◆ RAW DATA:
• • • •
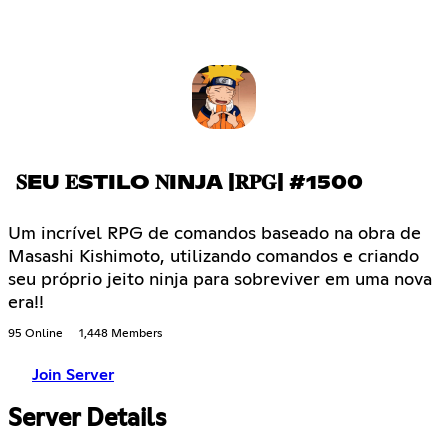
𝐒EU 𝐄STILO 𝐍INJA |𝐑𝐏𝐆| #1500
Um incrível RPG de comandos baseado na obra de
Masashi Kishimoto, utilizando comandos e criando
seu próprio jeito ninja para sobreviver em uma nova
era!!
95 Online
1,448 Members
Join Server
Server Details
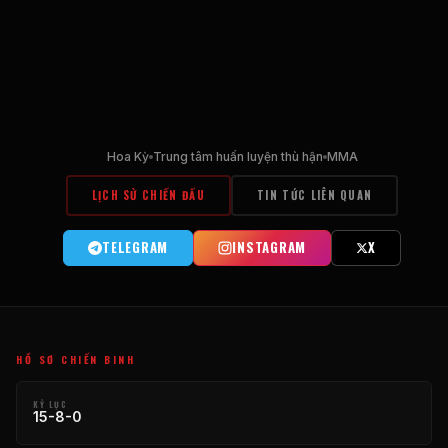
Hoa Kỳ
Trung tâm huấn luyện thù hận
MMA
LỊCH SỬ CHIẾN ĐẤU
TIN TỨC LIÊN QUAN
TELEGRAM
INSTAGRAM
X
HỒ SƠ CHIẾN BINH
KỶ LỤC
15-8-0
• • • •
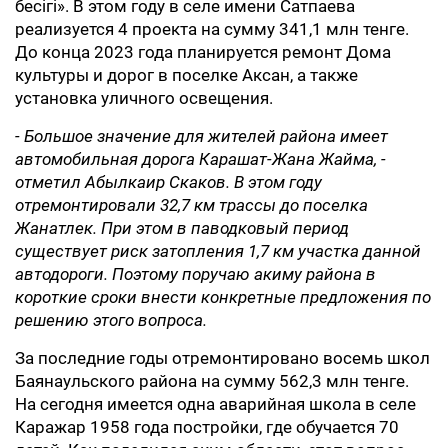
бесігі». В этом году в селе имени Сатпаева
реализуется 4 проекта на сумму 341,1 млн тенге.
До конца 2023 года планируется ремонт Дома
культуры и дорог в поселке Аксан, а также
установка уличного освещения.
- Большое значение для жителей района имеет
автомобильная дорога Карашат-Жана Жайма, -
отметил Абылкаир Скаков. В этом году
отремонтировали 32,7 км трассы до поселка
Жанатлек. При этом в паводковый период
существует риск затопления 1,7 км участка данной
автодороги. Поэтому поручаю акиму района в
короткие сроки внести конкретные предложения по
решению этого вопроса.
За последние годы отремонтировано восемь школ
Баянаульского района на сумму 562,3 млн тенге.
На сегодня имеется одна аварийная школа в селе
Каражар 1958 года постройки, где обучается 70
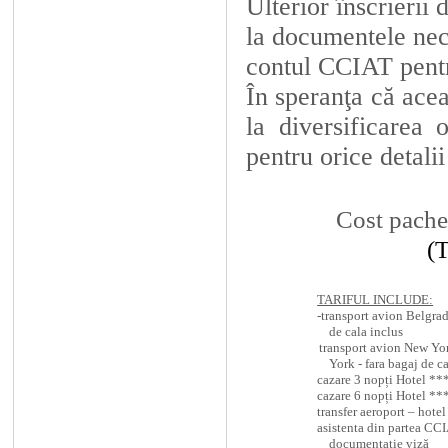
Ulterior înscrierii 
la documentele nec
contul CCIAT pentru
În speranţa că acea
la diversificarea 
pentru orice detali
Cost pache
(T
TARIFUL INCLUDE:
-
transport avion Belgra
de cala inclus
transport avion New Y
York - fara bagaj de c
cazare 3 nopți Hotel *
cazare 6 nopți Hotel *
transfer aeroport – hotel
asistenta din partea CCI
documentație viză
• • • •
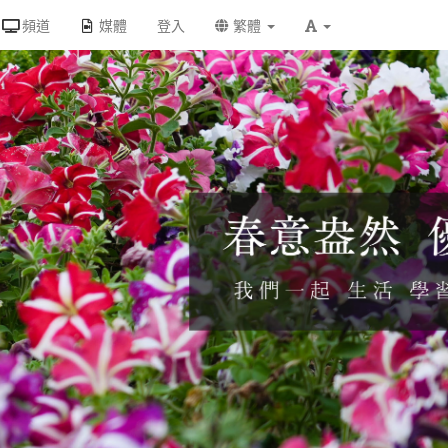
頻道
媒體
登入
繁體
• • • •
◆ BRIEF: For every line in the data above that holds "тенге", return the line itself.

◆ EXPECTED ANSWER:
реализуется 4 проекта на сумму 341,1 млн тенге.
Баянаульского района на сумму 562,3 млн тенге.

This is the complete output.